Page segmentation data:
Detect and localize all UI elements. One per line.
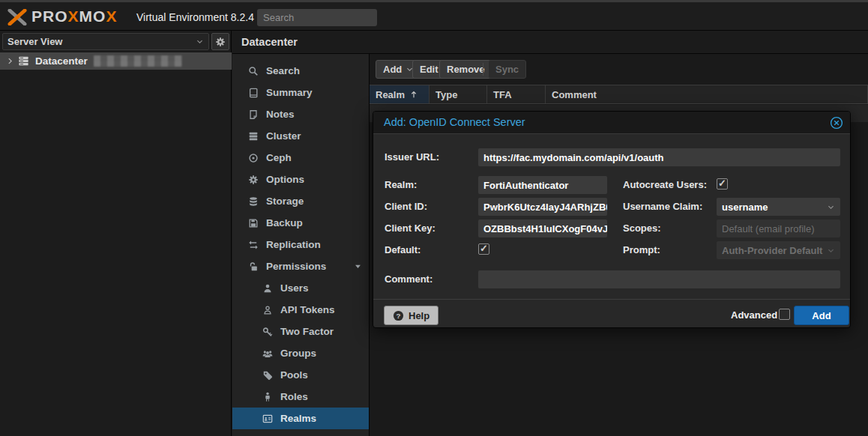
column-header-comment[interactable]: Comment (546, 85, 868, 103)
view-selector-dropdown[interactable]: Server View (2, 33, 209, 50)
add-openid-dialog: Add: OpenID Connect Server Issuer URL: h… (373, 111, 851, 328)
users-icon (262, 348, 274, 359)
realm-field[interactable]: FortiAuthenticator (478, 176, 607, 194)
view-selector-label: Server View (7, 36, 62, 47)
help-button[interactable]: ? Help (384, 306, 438, 325)
sidebar-item-label: Permissions (266, 261, 326, 272)
add-submit-button[interactable]: Add (794, 306, 849, 325)
client-id-label: Client ID: (385, 201, 427, 212)
chevron-down-icon (827, 246, 835, 255)
user-icon (262, 283, 274, 294)
scopes-field[interactable] (717, 219, 840, 237)
sidebar-item-partial[interactable] (232, 429, 370, 436)
tree-item-datacenter[interactable]: Datacenter (0, 52, 232, 70)
add-button-label: Add (383, 64, 402, 75)
sidebar-item-label: Search (266, 65, 300, 76)
username-claim-dropdown[interactable]: username (717, 198, 840, 216)
issuer-url-label: Issuer URL: (385, 151, 439, 163)
sidebar-item-summary[interactable]: Summary (232, 82, 370, 103)
column-header-realm[interactable]: Realm (370, 85, 430, 103)
svg-text:?: ? (396, 311, 400, 319)
client-key-field[interactable]: OZBBbst4H1luICXogF04vJl (478, 219, 607, 237)
scopes-label: Scopes: (623, 222, 661, 234)
sidebar-item-permissions[interactable]: Permissions (232, 255, 370, 277)
sidebar-item-api-tokens[interactable]: API Tokens (232, 299, 370, 321)
server-icon (18, 55, 29, 67)
edit-button-label: Edit (420, 64, 438, 75)
sidebar-item-storage[interactable]: Storage (232, 190, 370, 212)
global-search-input[interactable] (257, 9, 377, 26)
sidebar-item-groups[interactable]: Groups (232, 342, 370, 364)
sidebar-item-label: Users (280, 282, 309, 294)
chevron-down-icon (827, 203, 835, 211)
issuer-url-field[interactable]: https://fac.mydomain.com/api/v1/oauth (478, 148, 840, 166)
remove-button[interactable]: Remove (439, 60, 492, 79)
caret-down-icon[interactable] (354, 262, 362, 270)
sort-ascending-icon (409, 90, 418, 99)
proxmox-logo-text: PROXMOX (31, 7, 117, 25)
chevron-down-icon (196, 37, 204, 46)
sidebar-item-notes[interactable]: Notes (232, 103, 370, 125)
content-header: Datacenter (232, 31, 868, 54)
help-button-label: Help (409, 310, 430, 321)
cluster-icon (247, 131, 259, 142)
sidebar-item-label: Summary (266, 87, 313, 98)
sync-button-label: Sync (495, 64, 519, 75)
prompt-dropdown[interactable]: Auth-Provider Default (717, 241, 840, 259)
sidebar-item-cluster[interactable]: Cluster (232, 125, 370, 147)
storage-icon (247, 196, 259, 207)
remove-button-label: Remove (447, 64, 485, 75)
search-icon (247, 66, 259, 76)
ceph-icon (247, 153, 259, 163)
sidebar-item-realms[interactable]: Realms (232, 408, 370, 429)
sidebar-item-pools[interactable]: Pools (232, 364, 370, 386)
tree-settings-button[interactable] (211, 33, 229, 50)
question-icon: ? (393, 310, 404, 321)
sidebar-item-label: API Tokens (280, 304, 335, 315)
redacted-node-name (94, 55, 182, 67)
sidebar-item-label: Cluster (266, 130, 301, 142)
sidebar-item-options[interactable]: Options (232, 169, 370, 190)
key-icon (262, 327, 274, 337)
sidebar-item-label: Realms (280, 413, 316, 424)
sidebar-item-two-factor[interactable]: Two Factor (232, 321, 370, 342)
sidebar-item-label: Groups (280, 348, 316, 359)
sidebar-item-search[interactable]: Search (232, 60, 370, 82)
close-icon[interactable] (830, 116, 843, 130)
advanced-checkbox[interactable] (779, 309, 790, 320)
client-id-field[interactable]: PwbrK6Utcz4IayJ4ARhjZB0 (478, 198, 607, 216)
sync-button[interactable]: Sync (488, 60, 526, 79)
sidebar-item-replication[interactable]: Replication (232, 234, 370, 255)
sidebar-item-label: Ceph (266, 152, 292, 163)
sidebar-item-users[interactable]: Users (232, 277, 370, 299)
expander-arrow-icon[interactable] (6, 55, 16, 68)
datacenter-menu: SearchSummaryNotesClusterCephOptionsStor… (232, 54, 370, 436)
proxmox-app-window: PROXMOX Virtual Environment 8.2.4 Server… (0, 0, 868, 436)
resource-tree-panel: Server View Datacenter (0, 31, 232, 436)
realm-label: Realm: (385, 179, 417, 190)
sidebar-item-label: Pools (280, 369, 308, 381)
sidebar-item-backup[interactable]: Backup (232, 212, 370, 234)
tree-item-label: Datacenter (35, 55, 88, 67)
version-label: Virtual Environment 8.2.4 (136, 11, 254, 23)
client-key-label: Client Key: (385, 222, 435, 234)
user-outline-icon (262, 305, 274, 315)
sidebar-item-label: Options (266, 174, 304, 185)
gear-icon (215, 37, 226, 47)
sidebar-item-ceph[interactable]: Ceph (232, 147, 370, 169)
dialog-title: Add: OpenID Connect Server (384, 116, 525, 128)
sidebar-item-label: Roles (280, 391, 308, 402)
comment-field[interactable] (478, 270, 840, 288)
column-header-type[interactable]: Type (430, 85, 487, 103)
sidebar-item-roles[interactable]: Roles (232, 386, 370, 408)
top-bar: PROXMOX Virtual Environment 8.2.4 (0, 0, 868, 31)
autocreate-users-checkbox[interactable] (717, 178, 728, 190)
dialog-footer: ? Help Advanced Add (373, 299, 850, 328)
column-header-label: Comment (552, 89, 597, 100)
sidebar-item-label: Notes (266, 109, 295, 120)
dialog-titlebar[interactable]: Add: OpenID Connect Server (373, 112, 850, 134)
default-checkbox[interactable] (478, 243, 489, 255)
column-header-label: Realm (376, 89, 405, 100)
replication-icon (247, 240, 259, 250)
column-header-tfa[interactable]: TFA (487, 85, 546, 103)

The task -
Lines above containing "dialog": give their number only.

Problem solution -
4